Crowdsourced morphometric data are as accurate as traditionally collected data in 7 ray-finned fish families


Meeting Abstract

16.3  Sunday, Jan. 4 10:45  Crowdsourced morphometric data are as accurate as traditionally collected data in 7 ray-finned fish families CHANG, J*; ALFARO, ME; Univ. of California, Los Angeles; Univ. of California, Los Angeles jonathan.chang@ucla.edu http://jonathanchang.org

Recent advances in phylogenomics and next-generation sequencing technologies made phylogenetic inference of large radiations of organisms possible.

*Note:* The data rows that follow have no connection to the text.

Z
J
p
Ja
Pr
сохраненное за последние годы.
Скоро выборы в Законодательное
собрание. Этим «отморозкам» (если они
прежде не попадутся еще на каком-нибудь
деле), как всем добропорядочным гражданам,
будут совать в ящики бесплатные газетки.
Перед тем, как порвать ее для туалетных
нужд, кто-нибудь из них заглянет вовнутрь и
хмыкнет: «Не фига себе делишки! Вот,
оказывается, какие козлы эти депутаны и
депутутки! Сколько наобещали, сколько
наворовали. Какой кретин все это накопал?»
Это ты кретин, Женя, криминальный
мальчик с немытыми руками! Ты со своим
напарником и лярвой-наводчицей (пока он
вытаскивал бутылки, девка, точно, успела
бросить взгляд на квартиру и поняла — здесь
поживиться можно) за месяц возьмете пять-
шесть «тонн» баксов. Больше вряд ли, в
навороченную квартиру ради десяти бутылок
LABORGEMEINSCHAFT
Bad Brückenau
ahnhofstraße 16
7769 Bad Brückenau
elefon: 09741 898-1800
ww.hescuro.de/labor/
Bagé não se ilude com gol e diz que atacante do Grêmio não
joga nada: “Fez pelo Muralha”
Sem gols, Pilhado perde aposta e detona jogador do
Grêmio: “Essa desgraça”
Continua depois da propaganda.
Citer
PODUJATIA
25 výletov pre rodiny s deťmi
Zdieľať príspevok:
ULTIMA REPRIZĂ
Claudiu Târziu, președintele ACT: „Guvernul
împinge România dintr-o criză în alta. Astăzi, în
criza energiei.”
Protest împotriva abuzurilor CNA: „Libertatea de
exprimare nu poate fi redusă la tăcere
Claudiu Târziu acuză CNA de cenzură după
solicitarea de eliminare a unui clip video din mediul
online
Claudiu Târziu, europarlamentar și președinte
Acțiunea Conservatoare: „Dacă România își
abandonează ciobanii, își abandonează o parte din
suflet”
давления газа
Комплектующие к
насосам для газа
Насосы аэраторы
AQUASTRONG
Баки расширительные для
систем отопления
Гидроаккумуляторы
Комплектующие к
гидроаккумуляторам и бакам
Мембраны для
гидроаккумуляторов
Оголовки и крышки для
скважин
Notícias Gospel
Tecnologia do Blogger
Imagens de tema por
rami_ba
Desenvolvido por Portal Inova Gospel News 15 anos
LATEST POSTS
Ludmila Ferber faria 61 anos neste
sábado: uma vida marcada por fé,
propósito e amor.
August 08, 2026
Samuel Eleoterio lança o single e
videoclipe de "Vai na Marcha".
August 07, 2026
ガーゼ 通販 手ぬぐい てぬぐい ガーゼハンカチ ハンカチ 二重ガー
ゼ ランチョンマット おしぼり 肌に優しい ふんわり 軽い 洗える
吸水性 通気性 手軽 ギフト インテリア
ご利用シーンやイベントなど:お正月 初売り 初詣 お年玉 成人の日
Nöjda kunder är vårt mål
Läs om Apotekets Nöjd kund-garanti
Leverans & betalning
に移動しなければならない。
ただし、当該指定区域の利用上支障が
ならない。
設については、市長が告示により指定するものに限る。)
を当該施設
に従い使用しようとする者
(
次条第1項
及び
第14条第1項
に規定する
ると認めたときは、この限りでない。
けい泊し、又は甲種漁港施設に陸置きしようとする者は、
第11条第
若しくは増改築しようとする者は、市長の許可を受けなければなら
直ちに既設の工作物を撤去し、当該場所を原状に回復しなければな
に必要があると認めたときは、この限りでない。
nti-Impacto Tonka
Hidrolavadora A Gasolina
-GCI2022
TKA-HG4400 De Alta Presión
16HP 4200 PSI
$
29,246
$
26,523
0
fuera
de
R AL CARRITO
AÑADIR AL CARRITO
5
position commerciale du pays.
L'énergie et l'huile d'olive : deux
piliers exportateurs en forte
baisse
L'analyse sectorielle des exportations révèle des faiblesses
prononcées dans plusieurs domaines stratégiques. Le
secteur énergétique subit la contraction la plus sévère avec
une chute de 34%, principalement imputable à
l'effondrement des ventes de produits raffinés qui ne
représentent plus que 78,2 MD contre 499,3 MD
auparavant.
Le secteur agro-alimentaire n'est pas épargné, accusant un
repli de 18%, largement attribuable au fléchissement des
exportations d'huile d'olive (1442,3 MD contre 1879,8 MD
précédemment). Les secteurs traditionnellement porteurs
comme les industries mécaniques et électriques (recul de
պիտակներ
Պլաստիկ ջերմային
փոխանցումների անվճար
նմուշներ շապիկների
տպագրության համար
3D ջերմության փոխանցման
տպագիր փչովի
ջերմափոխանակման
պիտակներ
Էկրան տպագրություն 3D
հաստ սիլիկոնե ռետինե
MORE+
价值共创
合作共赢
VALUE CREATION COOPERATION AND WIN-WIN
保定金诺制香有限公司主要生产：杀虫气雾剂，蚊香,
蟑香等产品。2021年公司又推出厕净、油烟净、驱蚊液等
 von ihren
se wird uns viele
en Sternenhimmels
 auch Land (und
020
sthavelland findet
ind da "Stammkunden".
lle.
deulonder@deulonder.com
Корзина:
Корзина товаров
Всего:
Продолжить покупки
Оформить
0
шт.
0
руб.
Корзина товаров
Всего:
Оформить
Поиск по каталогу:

These large phylogenies have been successfully used in conjunction with existing comprehensive datasets to answer key questions about species diversification and morphological evolution. However, collecting large amounts of new phenotypic data has typically been bottlenecked by researcher availability and effort. For geometric morphometrics in particular, a single individual often collects shape data to reduce methodological measurement errors. Here we present a method and toolkit to efficiently collect two-dimensional geometric morphometric phenotypic data at a “phenomic” scale using workers recruited through Amazon Mechanical Turk. We examine inter-and intra-observer accuracy by assigning identical image sets and digitization protocols to experienced fish morphologists, undergraduates, and Amazon workers, and compare these data to a “gold standard” set of digitizations. Our results show that the quality of Amazon workers’ data are not significantly different from results collected via traditional sources and thus are a viable resource to quickly and accurately collect large amounts of phenotypic data. We also have developed a pipeline that streams crowdsourced data from the web and can iteratively analyze and update results as new data arrive. We demonstrate this workflow by examining body shape evolution of 539 species in 7 families of ray-finned fishes (Acanthurid, Apogonidae, Balistoidae, Chaetodontidae, Labridae, Pomacentridae, and Tetraodontidae) and discuss the relationship between their diversity and phenotypic disparity.